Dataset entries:
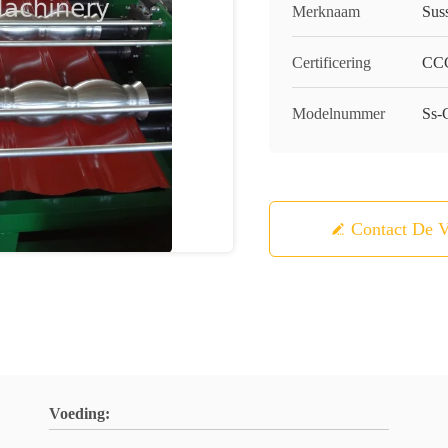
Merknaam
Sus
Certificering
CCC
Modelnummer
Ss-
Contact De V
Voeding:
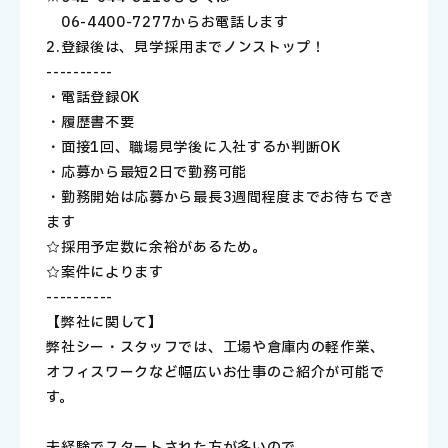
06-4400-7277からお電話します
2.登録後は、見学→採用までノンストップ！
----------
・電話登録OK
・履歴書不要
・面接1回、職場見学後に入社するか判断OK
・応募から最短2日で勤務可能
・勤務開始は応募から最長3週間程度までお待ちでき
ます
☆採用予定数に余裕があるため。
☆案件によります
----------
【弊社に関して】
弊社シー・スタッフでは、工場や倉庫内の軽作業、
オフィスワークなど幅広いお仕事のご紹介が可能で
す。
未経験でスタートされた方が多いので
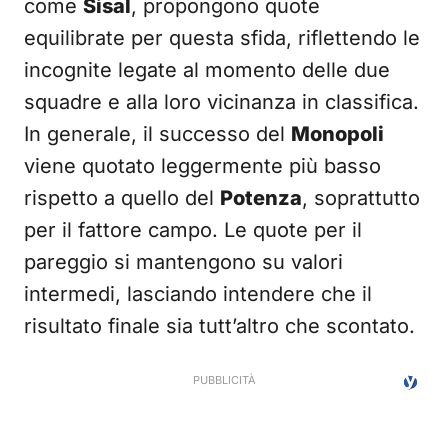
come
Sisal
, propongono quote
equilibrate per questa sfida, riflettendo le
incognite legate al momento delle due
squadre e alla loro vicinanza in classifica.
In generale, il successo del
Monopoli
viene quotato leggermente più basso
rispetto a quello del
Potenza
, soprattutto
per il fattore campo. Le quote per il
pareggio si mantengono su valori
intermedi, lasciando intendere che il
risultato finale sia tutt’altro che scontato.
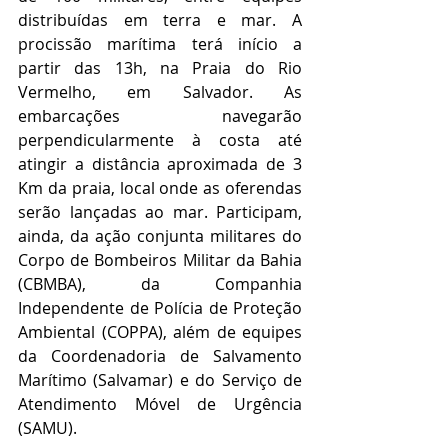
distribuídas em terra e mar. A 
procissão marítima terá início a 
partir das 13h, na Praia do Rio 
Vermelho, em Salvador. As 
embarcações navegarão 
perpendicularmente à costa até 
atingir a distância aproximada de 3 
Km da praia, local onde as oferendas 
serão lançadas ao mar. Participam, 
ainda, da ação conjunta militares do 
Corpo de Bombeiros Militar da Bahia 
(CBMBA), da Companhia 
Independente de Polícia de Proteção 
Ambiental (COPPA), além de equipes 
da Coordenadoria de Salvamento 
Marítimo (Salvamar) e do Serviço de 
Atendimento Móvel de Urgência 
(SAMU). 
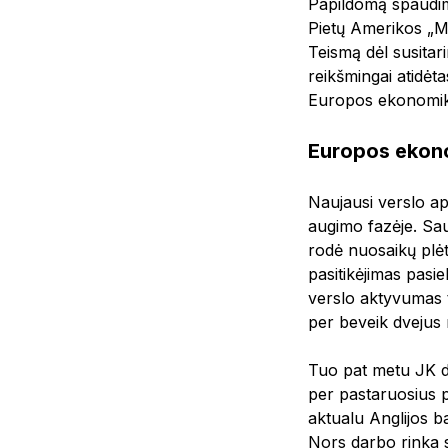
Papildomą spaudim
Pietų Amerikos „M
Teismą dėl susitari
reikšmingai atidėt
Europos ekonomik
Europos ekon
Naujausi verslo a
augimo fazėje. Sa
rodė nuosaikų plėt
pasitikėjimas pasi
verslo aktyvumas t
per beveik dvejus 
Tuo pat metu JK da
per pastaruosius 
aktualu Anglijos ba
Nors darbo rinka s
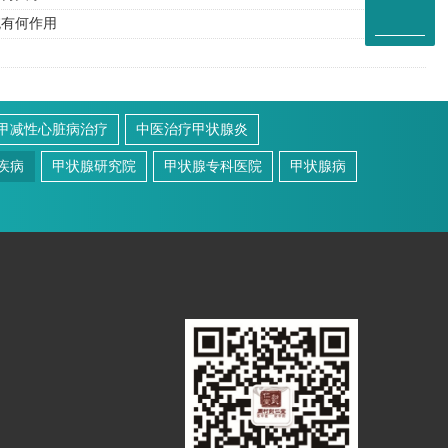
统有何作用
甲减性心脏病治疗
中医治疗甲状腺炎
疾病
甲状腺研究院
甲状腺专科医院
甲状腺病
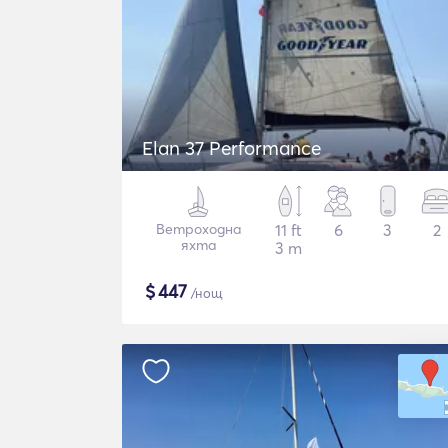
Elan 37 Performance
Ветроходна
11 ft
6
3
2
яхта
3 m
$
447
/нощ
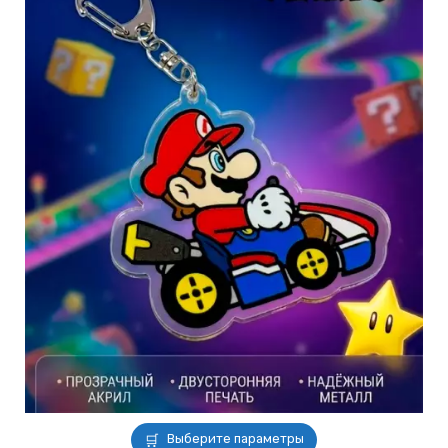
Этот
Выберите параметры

Work order → All entries should be reproduced exactly; no picture belongs in the result.

Solution to this problem →
Merknaam
Sus
Certificering
CCC
Modelnummer
Ss-
Contact De V
Voeding:
06-4400-7277からお電話します
2.登録後は、見学→採用までノンストップ！
----------
・電話登録OK
・履歴書不要
・面接1回、職場見学後に入社するか判断OK
・応募から最短2日で勤務可能
・勤務開始は応募から最長3週間程度までお待ちでき
ます
☆採用予定数に余裕があるため。
☆案件によります
----------
【弊社に関して】
弊社シー・スタッフでは、工場や倉庫内の軽作業、
オフィスワークなど幅広いお仕事のご紹介が可能で
す。
未経験でスタートされた方が多いので
come
Sisal
, propongono quote
equilibrate per questa sfida, riflettendo le
incognite legate al momento delle due
squadre e alla loro vicinanza in classifica.
In generale, il successo del
Monopoli
viene quotato leggermente più basso
rispetto a quello del
Potenza
, soprattutto
per il fattore campo. Le quote per il
pareggio si mantengono su valori
intermedi, lasciando intendere che il
risultato finale sia tutt’altro che scontato.
distribuídas em terra e mar. A 
procissão marítima terá início a 
partir das 13h, na Praia do Rio 
Vermelho, em Salvador. As 
embarcações navegarão 
perpendicularmente à costa até 
atingir a distância aproximada de 3 
Km da praia, local onde as oferendas 
serão lançadas ao mar. Participam, 
ainda, da ação conjunta militares do 
Corpo de Bombeiros Militar da Bahia 
(CBMBA), da Companhia 
Independente de Polícia de Proteção 
Ambiental (COPPA), além de equipes 
da Coordenadoria de Salvamento 
Marítimo (Salvamar) e do Serviço de 
Atendimento Móvel de Urgência 
(SAMU). 
Papildomą spaudim
Pietų Amerikos „M
Teismą dėl susitari
reikšmingai atidėt
Europos ekonomik
Europos ekon
Naujausi verslo a
augimo fazėje. Sa
rodė nuosaikų plėt
pasitikėjimas pasi
verslo aktyvumas t
per beveik dvejus 
Tuo pat metu JK da
per pastaruosius 
aktualu Anglijos ba
Nors darbo rinka s
统有何作用
甲减性心脏病治疗
中医治疗甲状腺炎
疾病
甲状腺研究院
甲状腺专科医院
甲状腺病
Elan 37 Performance
Ветроходна
11 ft
6
3
2
яхта
3 m
$
447
/нощ
Этот
Выберите параметры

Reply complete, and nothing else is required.